Kim Zee Hwan, Liu Bing, Leone Stephen R
Department of Chemistry and Physics, University of California, Lawrence Berkeley National Laboratory, Berkeley, California 94720, USA.
J Phys Chem B. 2005 May 5;109(17):8503-8. doi: 10.1021/jp047425i.
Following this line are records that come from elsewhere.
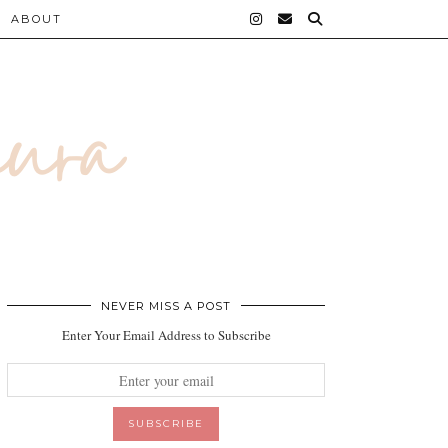
ABOUT
NEVER MISS A POST
Enter Your Email Address to Subscribe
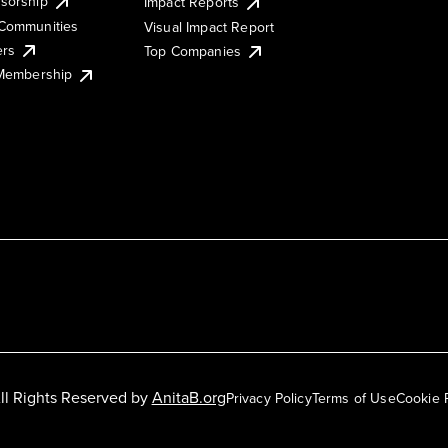
sorship
Impact Reports
Communities
Visual Impact Report
ers
Top Companies
 Membership
ll Rights Reserved by
AnitaB.org
Privacy Policy
Terms of Use
Cookie 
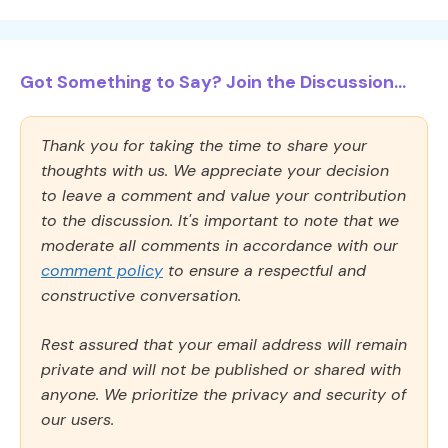
Got Something to Say? Join the Discussion...
Thank you for taking the time to share your
thoughts with us. We appreciate your decision
to leave a comment and value your contribution
to the discussion. It's important to note that we
moderate all comments in accordance with our
comment policy
to ensure a respectful and
constructive conversation.
Rest assured that your email address will remain
private and will not be published or shared with
anyone. We prioritize the privacy and security of
our users.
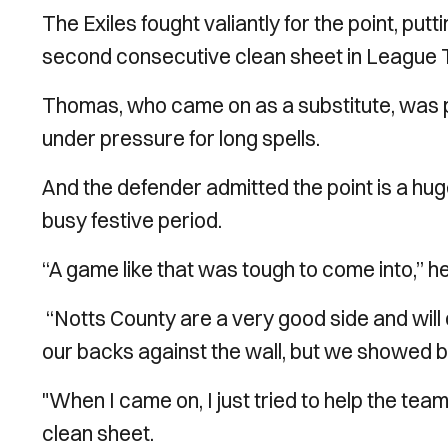
The Exiles fought valiantly for the point, putt
second consecutive clean sheet in League 
Thomas, who came on as a substitute, was pr
under pressure for long spells.
And the defender admitted the point is a huge 
busy festive period.
“A game like that was tough to come into,” h
“Notts County are a very good side and will 
our backs against the wall, but we showed bri
"When I came on, I just tried to help the tea
clean sheet.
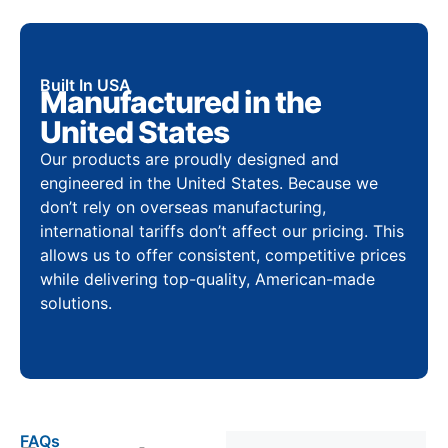
Built In USA
Manufactured in the
United States
Our products are proudly designed and
engineered in the United States. Because we
don’t rely on overseas manufacturing,
international tariffs don’t affect our pricing. This
allows us to offer consistent, competitive prices
while delivering top-quality, American-made
solutions.
FAQs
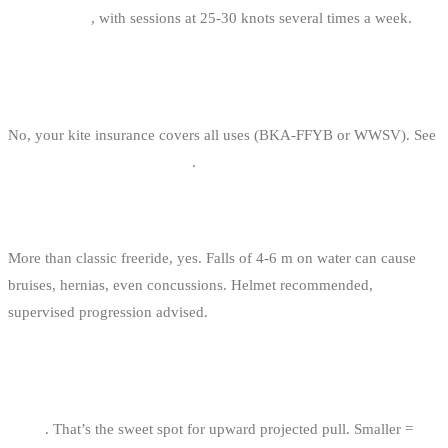
and January
, with sessions at 25-30 knots several times a week.
DO YOU NEED SPECIAL INSURANCE FOR BIG
AIR?
No, your kite insurance covers all uses (BKA-FFYB or WWSV). See
kitesurf insurance in Belgium
.
IS BIG AIR DANGEROUS?
More than classic freeride, yes. Falls of 4-6 m on water can cause
bruises, hernias, even concussions. Helmet recommended,
supervised progression advised.
WHAT KITE SIZE FOR BIG AIR AT 22 KNOTS (80
KG)?
11 m²
. That’s the sweet spot for upward projected pull. Smaller =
Nanometer-scale chemical imaging of epitaxially grown gallium nitride (GaN) and indium nitride (InN) islands is performed using scattering-type apertureless near-field scanning optical microscopy (ANSOM). The scattering of 633 nm laser radiation is modulated by an oscillating metallic probe, and the scattered radiation is detected by homodyne amplification, followed by high-harmonic demodulation, yielding optical near-field scattering maps with a spatial resolution better than 30 nm. The image contrast between InN and GaN, and the tip-sample distance dependence, can be qualitatively explained by a simple dipole-coupling model. The ANSOM images of InN and GaN also show structures that are absent in the topographic counterpart, and these substructures are explained by the variations of the local dielectric environment of InN and GaN.
利用散射型无孔径近场扫描光学显微镜(ANSOM)对外延生长的氮化镓(GaN)和氮化铟(InN)岛进行纳米级化学成像。633 nm激光辐射的散射由振荡金属探针调制,散射辐射通过零差放大检测,然后进行高谐波解调,得到空间分辨率优于30 nm的光学近场散射图。InN和GaN之间的图像对比度以及针尖-样品距离依赖性可以通过一个简单的偶极耦合模型进行定性解释。InN和GaN的ANSOM图像还显示出地形图像中不存在的结构,这些子结构可以通过InN和GaN局部介电环境的变化来解释。